Resumen: En la Ciudad de Buenos Aires, la inflación alcanzó un 5,1% en julio, generando incertidumbre sobre su impacto en el resto del país. Con diferentes métodos de cálculo y ponderadores entre CABA e INDEC, surgen interrogantes sobre las conclusiones a nivel nacional. Economistas estiman que la inflación en el Gran Buenos Aires sería cercana al 4,6%, mientras que diversas consultoras presentan cifras dispares. El Gobierno enfrenta el desafío de reducir rápidamente la inflación para alinearse con su estrategia de devaluación mensual.
En el corazoncito porteño, la noticia de la inflación de julio ha sacudido a más de uno. Con un índice que alcanzó el 5,1% en la Ciudad de Buenos Aires, se empieza a tejer un panorama complejo para el gobierno nacional, que busca mantener las riendas de la economía en tiempos turbulentos. Las diferencias en la metodología de medición entre la Dirección de Estadística porteña y el Instituto Nacional de Estadística y Censos (INDEC) no hacen más que agregarle sal a la herida, dejando en el aire varias preguntas.
El economista Salvador Vitelli, un baqueano en estos menesteres, ha estimado que, suponiendo las mismas variaciones en bienes y servicios y basándose en la ponderación del INDEC, la inflación en el Gran Buenos Aires (GBA) rondaría el 4,6%. Esta cifra, sin embargo, no es homogénea en todo el país, ya que la disparidad en los cálculos es notable.
Mientras algunas consultoras colocan la inflación de julio cerca del 3,7%, otras se van al galope largo, superando el 4%. En este contexto, el promedio de 3,9% arrojado por el Relevamiento de Expectativas de Mercado (REM) del Banco Central se presenta como una cifra más razonable.

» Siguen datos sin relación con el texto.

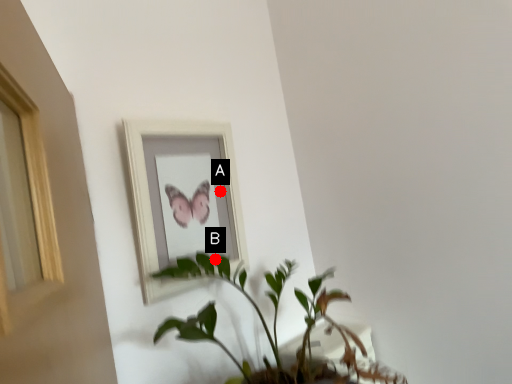 Question: Two points are circled on the image, labeled by A and B beside each circle. Which point is closer to the camera taking this photo?

Choices:
 (A) A is closer
 (B) B is closer

Answer: (B)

El punto crítico aquí no es simplemente un “desvío temporal”, como algunos podrían decir, sino un escollo significativo para el Gobierno, que apuesta gran parte de su estrategia a que la inflación converja velozmente al 2%. Esta tasa de devaluación mensual es clave para amortiguar el atraso cambiario, un tema que resuena fuerte en los pasillos del poder.

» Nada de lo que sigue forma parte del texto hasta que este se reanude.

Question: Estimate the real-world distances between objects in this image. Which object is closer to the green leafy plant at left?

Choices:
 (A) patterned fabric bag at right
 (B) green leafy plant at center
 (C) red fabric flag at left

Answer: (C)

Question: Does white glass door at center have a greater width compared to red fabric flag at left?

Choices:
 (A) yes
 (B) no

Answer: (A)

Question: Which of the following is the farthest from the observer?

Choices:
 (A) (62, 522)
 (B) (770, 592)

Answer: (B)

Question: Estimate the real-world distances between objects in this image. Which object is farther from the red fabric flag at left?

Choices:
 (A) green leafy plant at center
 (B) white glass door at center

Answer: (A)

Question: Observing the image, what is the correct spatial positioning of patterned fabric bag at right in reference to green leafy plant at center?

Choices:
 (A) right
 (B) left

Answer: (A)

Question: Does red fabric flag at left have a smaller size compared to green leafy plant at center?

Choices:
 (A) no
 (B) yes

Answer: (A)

La mirada de todos se centra ahora en la medición oficial del INDEC, que se dará a conocer el próximo miércoles 14 de agosto. La expectativa es grande, y no es para menos. Un dato de inflación elevado podría desbaratar las estrategias económicas y generar un cimbronazo en la confianza de la población.

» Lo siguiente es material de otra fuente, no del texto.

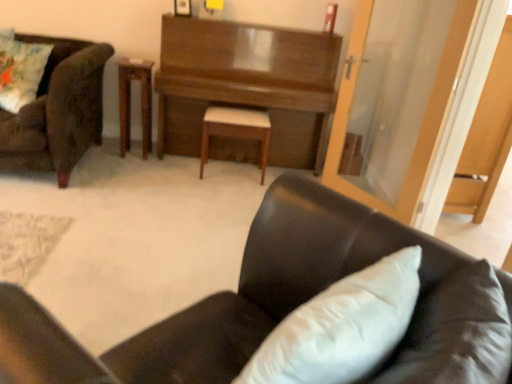 Image resolution: width=512 pixels, height=384 pixels. Describe the element at coordinates (58, 110) in the screenshot. I see `velvet brown armchair at left, the 1th chair viewed from the top` at that location.

I want to click on shiny brown piano at center, so click(247, 84).

Image resolution: width=512 pixels, height=384 pixels. I want to click on white leather stool at center, so click(236, 130).

What do you see at coordinates (130, 101) in the screenshot? Image resolution: width=512 pixels, height=384 pixels. I see `wooden table at center` at bounding box center [130, 101].

This screenshot has height=384, width=512. Describe the element at coordinates (276, 284) in the screenshot. I see `black leather chair at lower right, the second chair in the back-to-front sequence` at that location.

En este paisaje de cifras y proyecciones, la economía se convierte en un campo minado donde cada paso debe ser calculado con precisión. Los vaivenes de la inflación no solo afectan los bolsillos, sino también el rumbo político y social del país. Queda por ver cómo se ajustará la brújula del Gobierno en los próximos meses y si logrará navegar estas aguas turbulentas con éxito.